1. Know where you stand on the Buy-Sell Hierarchy
Large accounts will likely have multiple relationships with your company. Purchasing may see you as a commodity vendor or a product/service provider but the line-of-business manager may see you in a more strategic capacity. Each of these relationships needs to be serviced appropriately for a successful overall account relationship.

2. Make access to relevant content easy for customers
You can provide content to self-directed customers in a variety of ways ranging from shared folders to sophisticated content management systems. Consider developing automated customer journeys in a marketing automation application. Your customers or partners can find what they need (self-selecting appropriate information) without your involvement. Furthermore, data about their journeys can go into their customer or partner profile to provide additional account insight.

3. Unburden your account manager
Tools for communication (internally and externally), electronic collaboration, shared resources such as CRM or CPQ, among other applications can free up time for an account manager to spend on customer facing high value activities instead of meetings and reviews. Consider using automation tools to more easily disseminate internal information.
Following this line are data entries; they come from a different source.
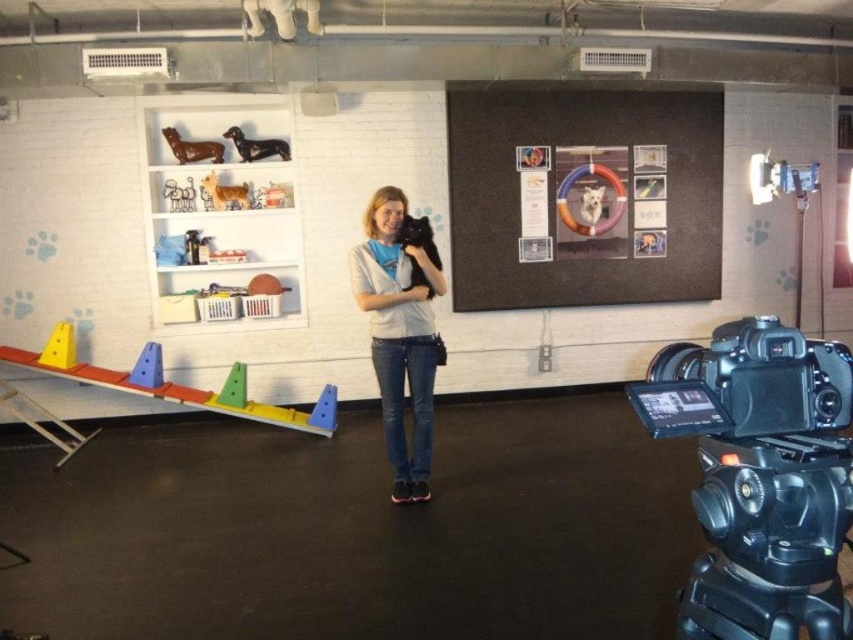 You are a photographer setting up equipment in the dog training area. You have a denim jeans at center and a black plastic tripod at lower right. Which object is closer to the left side of the room?

The denim jeans at center is to the left of the black plastic tripod at lower right, so the denim jeans at center is closer to the left side of the room.

You are setting up a video call and need to position your black plastic video camera at lower right so that it faces the center of the room. Given its current position at point 0.745, 0.892, will it be able to capture the entire room without any obstructions?

The black plastic video camera at lower right is positioned at point (759, 476). Since the room has a casual, functional design with exposed ductwork and a white brick wall, and the camera is placed at the lower right corner, it should have a clear view towards the center of the room. However, the large blackboard or corkboard to the right of the shelf might partially block the upper part of the room. To ensure full coverage, adjusting the camera angle slightly upward could help avoid obstructions fromthe

You are a photographer setting up equipment in the room. You need to adjust the position of the black plastic video camera at lower right so that it is farther from you than the denim jeans at center. Is the camera currently positioned correctly?

The black plastic video camera at lower right is currently closer to the viewer than the denim jeans at center, so it is not positioned correctly as it needs to be farther away. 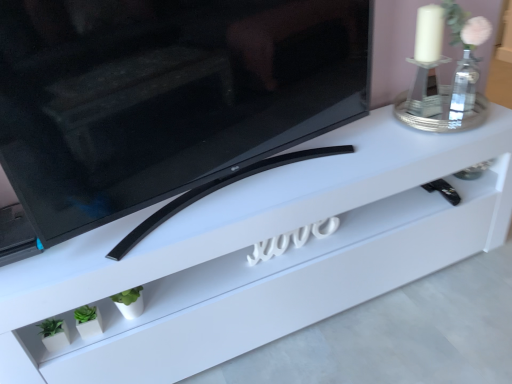 The height and width of the screenshot is (384, 512). What are the coordinates of `free space that is in between black glossy tv at center and white glass candle holder at upper right` in the screenshot? It's located at (351, 158).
4. Prioritize your key accounts
Account managers as well as companies have a limited amount of time and need to prioritize their customers. Consider a rating system (e.g., A, B, C, D) that ensures the right frequency of communications for high priority accounts while ensuring that lower rated accounts are not ignored.

5. Educate your account team
Collaboration products, such as Salesforce’s Chatter, allow you to share critical information about accounts that is context appropriate (e.g., associates with a Selling Opportunity) with minimal effort.

Higher level relationships often have much larger paybacks. Because of costs (people, time and money), companies have to be selective about the companies they target for these relationships. But with the use of marketing automation and CRM, as well as the growth in self-directed customers, the investment per account can be lowered. As you grow your account base, know where you stand in the Buy-Sell Hierarchy, and invest accordingly.